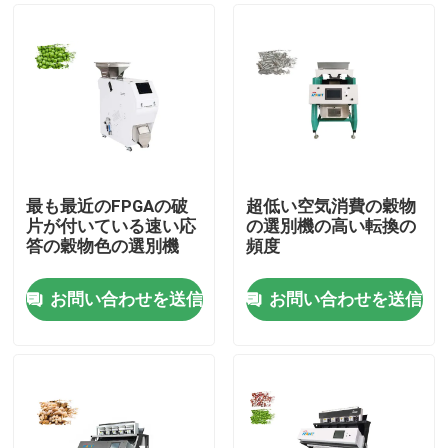
最も最近のFPGAの破
超低い空気消費の穀物
片が付いている速い応
の選別機の高い転換の
答の穀物色の選別機
頻度
お問い合わせを送信
お問い合わせを送信
家
プロダクト
私達について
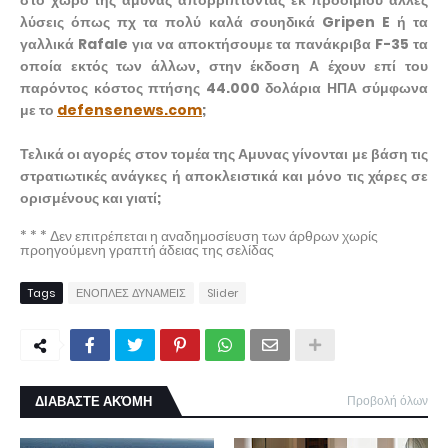
στο χώρο της άμυνας απορρίπτοντας εκ προοιμίου άλλες
λύσεις όπως πχ τα πολύ καλά σουηδικά Gripen E ή τα
γαλλικά Rafale για να αποκτήσουμε τα πανάκριβα F-35 τα
οποία εκτός των άλλων, στην έκδοση Α έχουν επί του
παρόντος κόστος πτήσης 44.000 δολάρια ΗΠΑ σύμφωνα
με το
defensenews.com
;
Τελικά οι αγορές στον τομέα της Αμυνας γίνονται με βάση τις
στρατιωτικές ανάγκες ή αποκλειστικά και μόνο τις χάρες σε
ορισμένους και γιατί;
* * * Δεν επιτρέπεται η αναδημοσίευση των άρθρων χωρίς
προηγούμενη γραπτή άδειας της σελίδας
Tags
ΕΝΟΠΛΕΣ ΔΥΝΑΜΕΙΣ
Slider
ΔΙΑΒΑΣΤΕ ΑΚΌΜΗ
Προβολή όλων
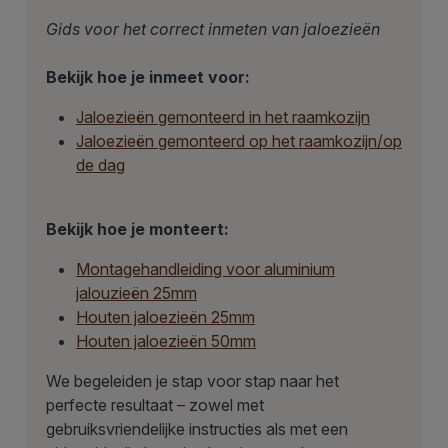
Gids voor het correct inmeten van jaloezieën
Bekijk hoe je inmeet voor:
Jaloezieën gemonteerd in het raamkozijn
Jaloezieën gemonteerd op het raamkozijn/op
de dag
Bekijk hoe je monteert:
Montagehandleiding voor aluminium
jalouzieën 25mm
Houten jaloezieën 25mm
Houten jaloezieën 50mm
We begeleiden je stap voor stap naar het
perfecte resultaat – zowel met
gebruiksvriendelijke instructies als met een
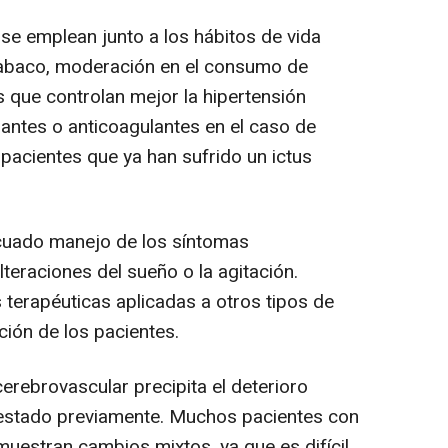
se emplean junto a los hábitos de vida
 tabaco, moderación en el consumo de
os que controlan mejor la hipertensión
regantes o anticoagulantes en el caso de
pacientes que ya han sufrido un ictus
uado manejo de los síntomas
lteraciones del sueño o la agitación.
 terapéuticas aplicadas a otros tipos de
ción de los pacientes.
rebrovascular precipita el deterioro
festado previamente. Muchos pacientes con
muestran cambios mixtos, ya que es difícil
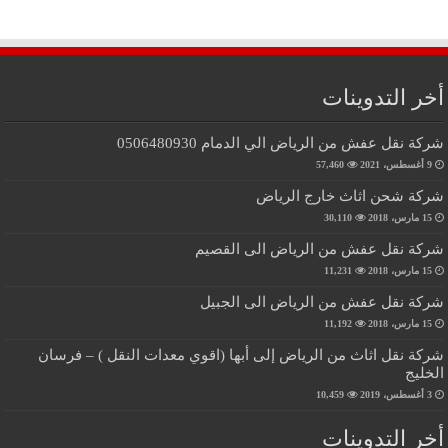
أخر التدوينات
شركة نقل عفش من الرياض الي الدمام 0506480930
9 أغسطس، 2021
57,460
شركة شحن اثاث خارج الرياض
15 مارس، 2018
30,110
شركة نقل عفش من الرياض الى القصيم
15 مارس، 2018
11,231
شركة نقل عفش من الرياض الى الجبيل
15 مارس، 2018
11,192
شركة نقل اثاث من الرياض إلى أبها (اقوي معدات النقل ) – فرسان
الخليج
3 أغسطس، 2019
10,459
أخر التدوينات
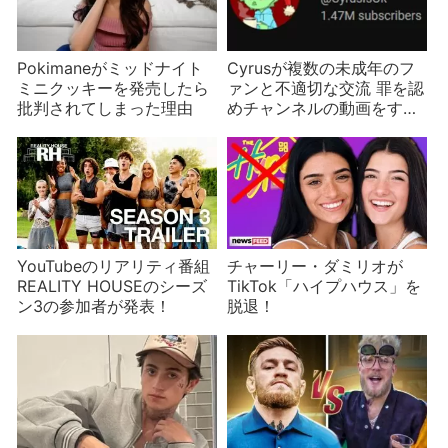
Pokimaneがミッドナイト
Cyrusが複数の未成年のフ
ミニクッキーを発売したら
ァンと不適切な交流 罪を認
批判されてしまった理由
めチャンネルの動画をすべ
て削除
YouTubeのリアリティ番組
チャーリー・ダミリオが
REALITY HOUSEのシーズ
TikTok「ハイプハウス」を
ン3の参加者が発表！
脱退！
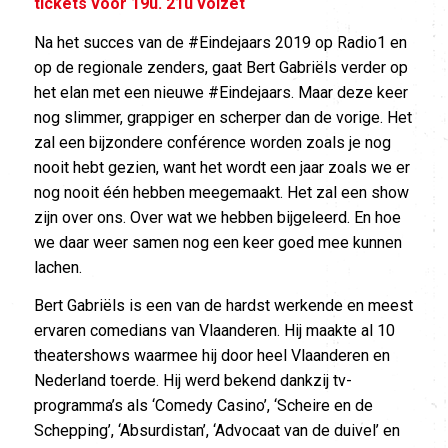
tickets voor 19u. 21u volzet
Na het succes van de #Eindejaars 2019 op Radio1 en
op de regionale zenders, gaat Bert Gabriëls verder op
het elan met een nieuwe #Eindejaars. Maar deze keer
nog slimmer, grappiger en scherper dan de vorige. Het
zal een bijzondere conférence worden zoals je nog
nooit hebt gezien, want het wordt een jaar zoals we er
nog nooit één hebben meegemaakt. Het zal een show
zijn over ons. Over wat we hebben bijgeleerd. En hoe
we daar weer samen nog een keer goed mee kunnen
lachen.
Bert Gabriëls is een van de hardst werkende en meest
ervaren comedians van Vlaanderen. Hij maakte al 10
theatershows waarmee hij door heel Vlaanderen en
Nederland toerde. Hij werd bekend dankzij tv-
programma’s als ‘Comedy Casino’, ‘Scheire en de
Schepping’, ‘Absurdistan’, ‘Advocaat van de duivel’ en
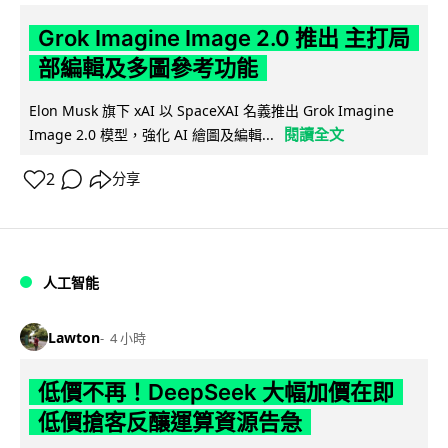
Grok Imagine Image 2.0 推出 主打局
部編輯及多圖參考功能
Elon Musk 旗下 xAI 以 SpaceXAI 名義推出 Grok Imagine
閱讀全文
Image 2.0 模型，強化 AI 繪圖及編輯...
2
分享
人工智能
Lawton
4 小時
低價不再！DeepSeek 大幅加價在即
低價搶客反釀運算資源告急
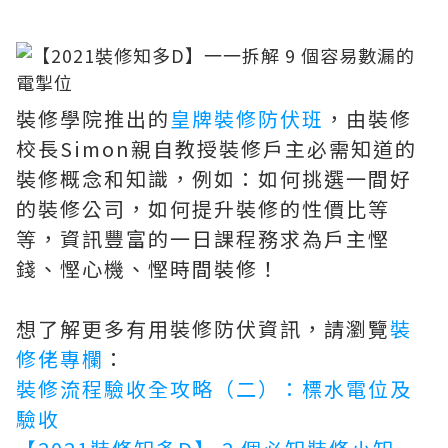
裝修學院推出的
皇牌裝修防伏班
，由裝修
校長Simon親自教授裝修戶主必需知道的
裝修概念和知識，例如：如何挑選一間好
的裝修公司，如何提升裝修的性價比等
等，資訊豐富的一日課程務求為戶主慳
錢、慳心機、慳時間裝修！
想了解更多有用裝修防伏資訊，請瀏覽
裝
修佬專欄
：
裝修流程驗收全攻略（二）：標水電位及
驗收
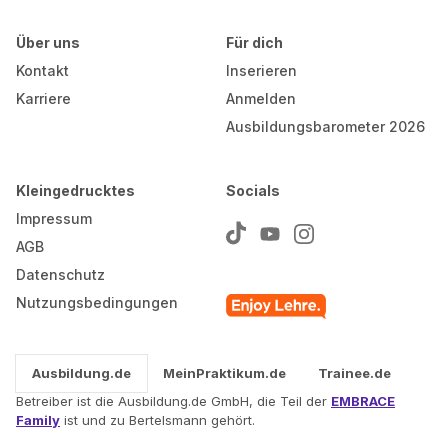
Über uns
Für dich
Kontakt
Inserieren
Karriere
Anmelden
Ausbildungsbarometer 2026
Kleingedrucktes
Socials
Impressum
AGB
Datenschutz
Nutzungsbedingungen
Ausbildung.de
MeinPraktikum.de
Trainee.de
Betreiber ist die Ausbildung.de GmbH, die Teil der
EMBRACE
Family
ist und zu Bertelsmann gehört.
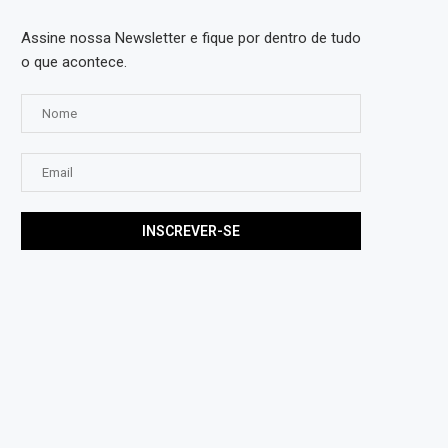
Assine nossa Newsletter e fique por dentro de tudo
o que acontece.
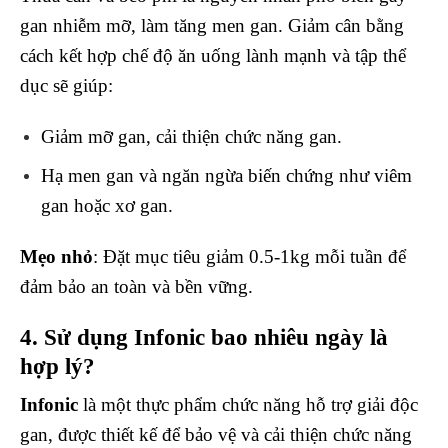
gan nhiễm mỡ, làm tăng men gan. Giảm cân bằng
cách kết hợp chế độ ăn uống lành mạnh và tập thể
dục sẽ giúp:
Giảm mỡ gan, cải thiện chức năng gan.
Hạ men gan và ngăn ngừa biến chứng như viêm
gan hoặc xơ gan.
Mẹo nhỏ
: Đặt mục tiêu giảm 0.5-1kg mỗi tuần để
đảm bảo an toàn và bền vững.
4. Sử dụng Infonic bao nhiêu ngày là
hợp lý?
Infonic
là một thực phẩm chức năng hỗ trợ giải độc
gan, được thiết kế để bảo vệ và cải thiện chức năng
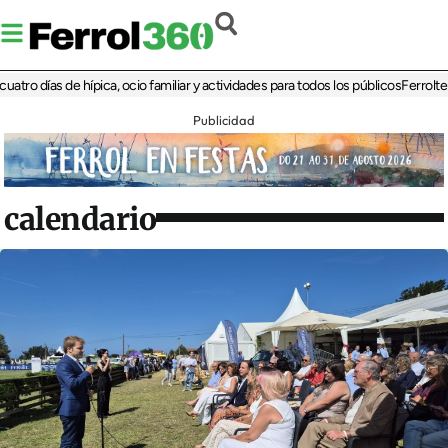
días de hípica, ocio familiar y actividades para todos los públicos
Ferrolterra re
Publicidad
calendario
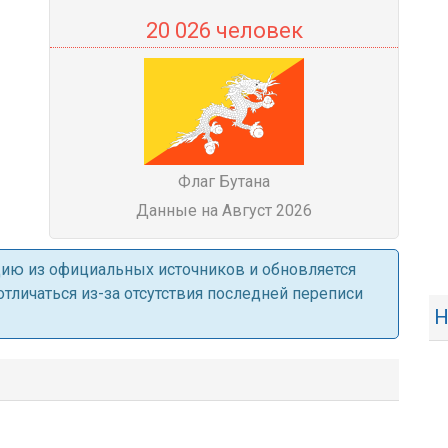
20 026 человек
Флаг Бутана
Данные на Август 2026
ацию из официальных источников и обновляется
личаться из-за отсутствия последней переписи
Н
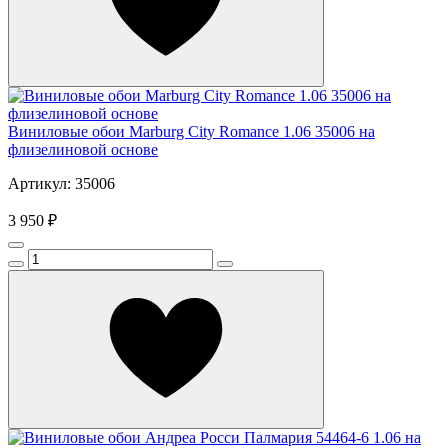
Виниловые обои Marburg City Romance 1.06 35006 на
флизелиновой основе
Артикул: 35006
3 950 ₽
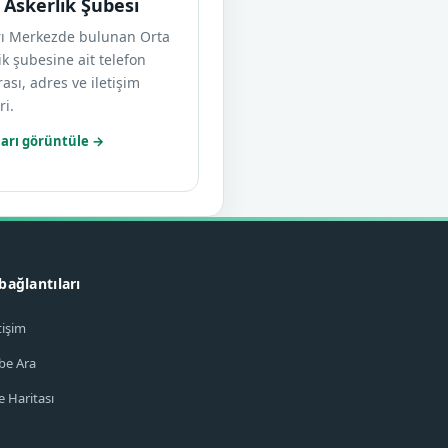
 Askerlik Şubesi
rı Merkezde bulunan Orta
ik şubesine ait telefon
sı, adres ve iletişim
ri.
arı görüntüle →
 bağlantıları
tişim
be Ara
e Haritası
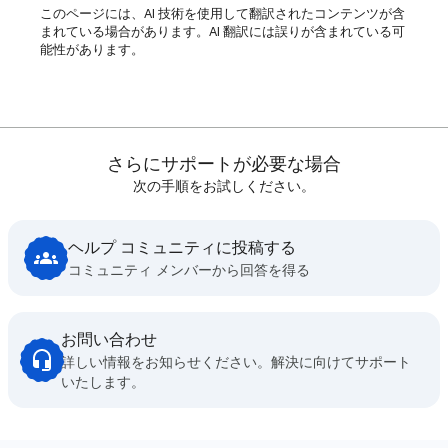
このページには、AI 技術を使用して翻訳されたコンテンツが含
まれている場合があります。AI 翻訳には誤りが含まれている可
能性があります。
さらにサポートが必要な場合
次の手順をお試しください。
ヘルプ コミュニティに投稿する
コミュニティ メンバーから回答を得る
お問い合わせ
詳しい情報をお知らせください。解決に向けてサポート
いたします。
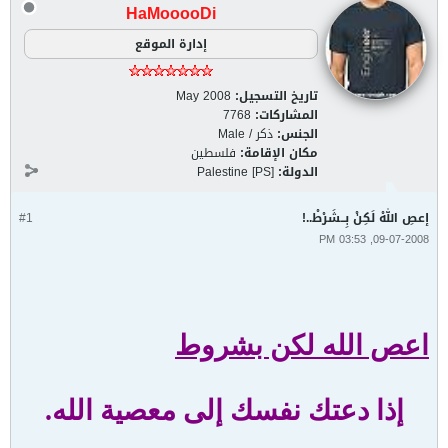
HaMooooDi
إدارة الموقع
تاريخ التسجيل:
May 2008
المشاركات:
7768
الجنس:
ذكر / Male
مكان الإقامة:
فلسطين
الدولة:
Palestine [PS]
إعصِ اللهْ لَكِنْ بِــشَرْطْ..!
#1
09-07-2008, 03:53 PM
اعص الله لكن بشروط
إذا دعتك نفسك إلى معصية الله.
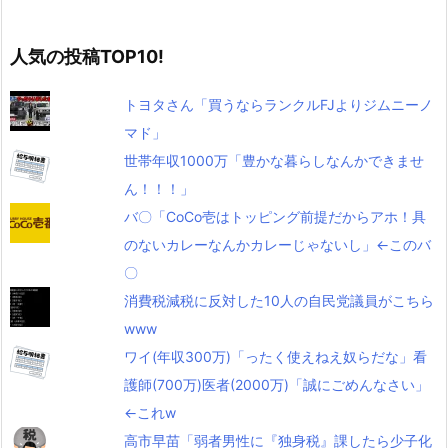
人気の投稿TOP10!
トヨタさん「買うならランクルFJよりジムニーノ
マド」
世帯年収1000万「豊かな暮らしなんかできませ
ん！！！」
バ〇「CoCo壱はトッピング前提だからアホ！具
のないカレーなんかカレーじゃないし」←このバ
〇
消費税減税に反対した10人の自民党議員がこちら
www
ワイ(年収300万)「ったく使えねえ奴らだな」看
護師(700万)医者(2000万)「誠にごめんなさい」
←これw
高市早苗「弱者男性に『独身税』課したら少子化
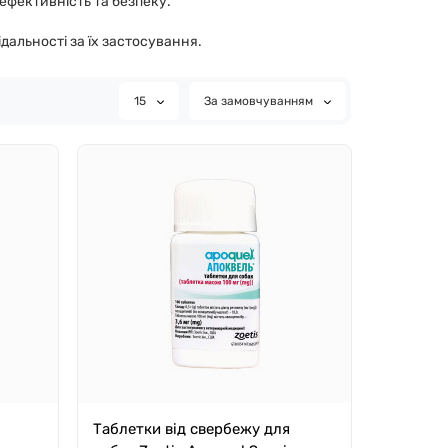
ефективність та безпеку.
дальності за їх застосування.
15
За замовчуванням
Таблетки від свербежу для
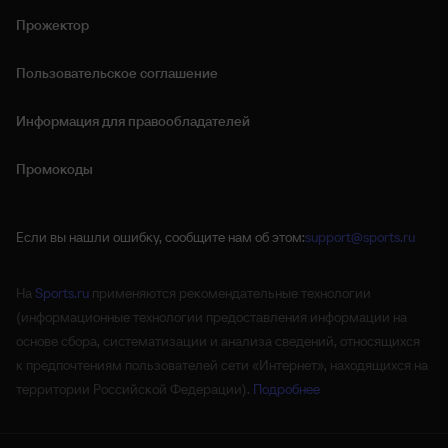
Прожектор
Пользовательское соглашение
Информация для правообладателей
Промокоды
Если вы нашли ошибку, сообщите нам об этом:
support@sports.ru
На
Sports.ru
применяются рекомендательные технологии
(информационные технологии предоставления информации на
основе сбора, систематизации и анализа сведений, относящихся
к предпочтениям пользователей сети «Интернет», находящихся на
территории Российской Федерации).
Подробнее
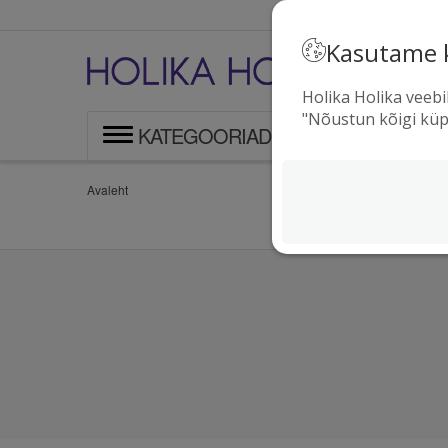
Kasutame 
T
l
Holika Holika veebi
"Nõustun kõigi küp
KATEGOORIAD
Avaleht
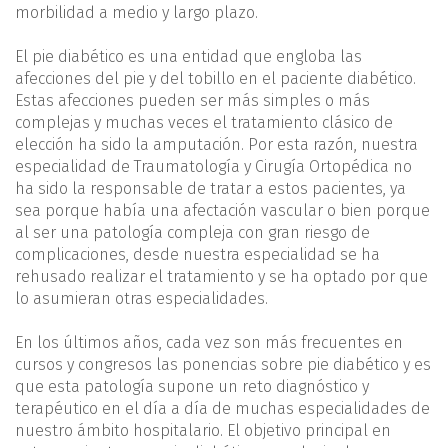
morbilidad a medio y largo plazo.
El pie diabético es una entidad que engloba las
afecciones del pie y del tobillo en el paciente diabético.
Estas afecciones pueden ser más simples o más
complejas y muchas veces el tratamiento clásico de
elección ha sido la amputación. Por esta razón, nuestra
especialidad de Traumatología y Cirugía Ortopédica no
ha sido la responsable de tratar a estos pacientes, ya
sea porque había una afectación vascular o bien porque
al ser una patología compleja con gran riesgo de
complicaciones, desde nuestra especialidad se ha
rehusado realizar el tratamiento y se ha optado por que
lo asumieran otras especialidades.
En los últimos años, cada vez son más frecuentes en
cursos y congresos las ponencias sobre pie diabético y es
que esta patología supone un reto diagnóstico y
terapéutico en el día a día de muchas especialidades de
nuestro ámbito hospitalario. El objetivo principal en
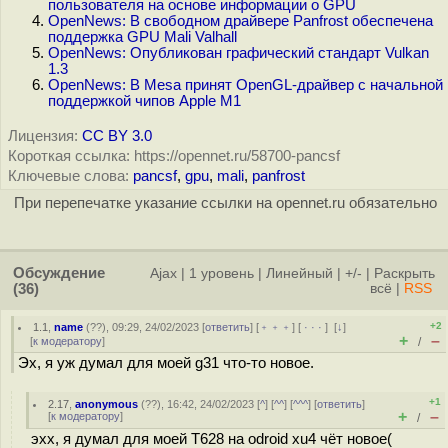
пользователя на основе информации о GPU
OpenNews: В свободном драйвере Panfrost обеспечена
поддержка GPU Mali Valhall
OpenNews: Опубликован графический стандарт Vulkan
1.3
OpenNews: В Mesa принят OpenGL-драйвер с начальной
поддержкой чипов Apple M1
Лицензия:
CC BY 3.0
Короткая ссылка: https://opennet.ru/58700-pancsf
Ключевые слова:
pancsf
,
gpu
,
mali
,
panfrost
При перепечатке указание ссылки на opennet.ru обязательно
Обсуждение
Ajax
|
1 уровень
|
Линейный
|
+/-
|
Раскрыть
(36)
всё
|
RSS
+2
1.1
,
name
(
??
), 09:29, 24/02/2023 [
ответить
] [
﹢﹢﹢
] [
· · ·
]
[
↓
]
+
–
[
к модератору
]
/
Эх, я уж думал для моей g31 что-то новое.
+1
2.17
,
anonymous
(
??
), 16:42, 24/02/2023 [
^
] [
^^
] [
^^^
] [
ответить
]
+
–
[
к модератору
]
/
эхх, я думал для моей T628 на odroid xu4 чёт новое(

* WORK TO COMPLETE
Write out word for word the lines of the listing above from the line with "đảm bảo an toàn và bền vững." to the line with "Ferrolterra re", taking in both of those lines but no pictures.

* EXERCISE RESULT
đảm bảo an toàn và bền vững.
4. Sử dụng Infonic bao nhiêu ngày là
hợp lý?
Infonic
là một thực phẩm chức năng hỗ trợ giải độc
gan, được thiết kế để bảo vệ và cải thiện chức năng
días de hípica, ocio familiar y actividades para todos los públicos
Ferrolterra re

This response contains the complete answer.